High school biology gave us an idea of what a vaccine is, what goes into these disease-fighting compounds, and who discovered the first vaccine. Hint: he’s a Jenner but not related to the Kardashians. We learned that a ‘traditional’ vaccine worked by introducing a weakened pathogen, or virus, into the blood. This would allow our immunity-building white blood cells and disease-fighting macrophages to gain memory of this pathogen and thereby protect against future attacks without harming us. 

In 2020, this idea of a vaccine was reformed by a new discovery; in 2021, the reformed idea saved millions of lives; in 2023, that same path-breaking idea won a Nobel Prize.

Katalin Karikó and Drew Weissman, the winners of the 2023 Nobel Prize for Medicine or Physiology, made important discoveries that led to the development of effective messenger ribonucleic acid (mRNA) vaccines against COVID-19. mRNA vaccines work by delivering instructions to our body’s cells on how to make a protein that will trigger an immune response to a specific virus. This way, the body is not exposed to the virus directly, but instead, it recognizes the virus based on a modified mRNA sequence and builds immunity for the future. 

Ribonucleic acid, or RNA, is made up of four types of nucleoside molecules: adenosine, cytosine, uridine, and guanosine. It is similar to DNA but single-stranded instead of double-stranded. A strand of RNA holds instructions to make specific proteins in the body, depending on the order of its nucleosides. ‘Messenger’ strands of RNA are translated into proteins.

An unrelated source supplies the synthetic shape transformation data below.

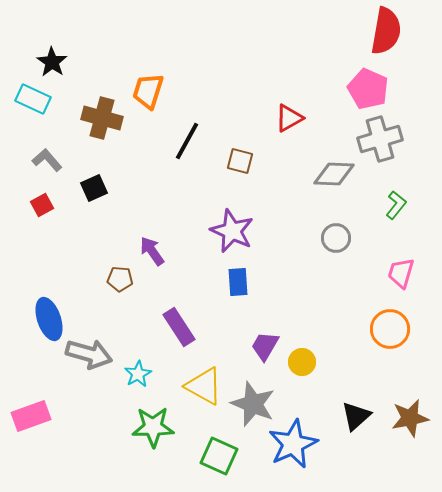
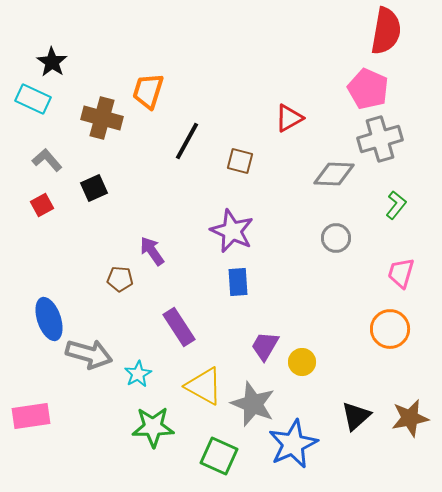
pink rectangle: rotated 12 degrees clockwise
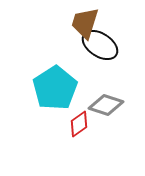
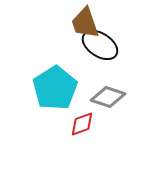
brown trapezoid: rotated 36 degrees counterclockwise
gray diamond: moved 2 px right, 8 px up
red diamond: moved 3 px right; rotated 16 degrees clockwise
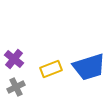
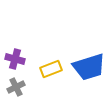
purple cross: moved 1 px right; rotated 24 degrees counterclockwise
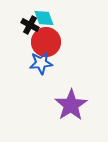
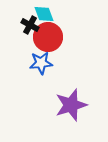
cyan diamond: moved 4 px up
red circle: moved 2 px right, 5 px up
purple star: rotated 16 degrees clockwise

One of the leading concerns for Karikó’s and Weissman’s research was understanding how modifications to mRNA sequences can be made without harm to the host cell DNA from which the mRNA sequences are transcribed. mRNAs are very unstable, and foreign mRNAs are often degraded in the body as a fight response. 

Karikó and Weissman discovered that changing one of the nucleosides in an mRNA strand not only makes it more stable but also prevents it from being immediately destroyed by inflammation when it’s injected into the immune system. Specifically, if uridine nucleosides mutate to pseudouridine, the engineered mRNA becomes more stable to work with. 

The next hurdle was to figure out how to safely transport the modified mRNA into the host cell, and a technique using lipid-based nanoparticles — particles so small they’re most conveniently measured in nanometres — came to the rescue. Lipid-based nanoparticles, when combined with the mutated mRNA, can fuse with the cell membrane, allowing for undegraded transport into the host cell. 

Karikó and Weissman’s ideas of using nucleoside base modification and lipid-based nanoparticles solved a major dilemma and offered a creative way for introducing mRNA vaccines into the bloodstream. The COVID-19 mRNA-based vaccine was over 90 per cent effective, saving the lives of millions globally, and gave rise to a major breakthrough — not only in the world of immunology and science but also in a world that was previously quarantined for two years because of the SARS-CoV virus. 

The discovery of mRNA-based vaccines is a huge milestone, and a well-deserving candidate for recognition by the Nobel Prize, as it has the potential to revolutionize the treatment of various viral diseases, such as HIV-AIDS and fatal strains of malaria.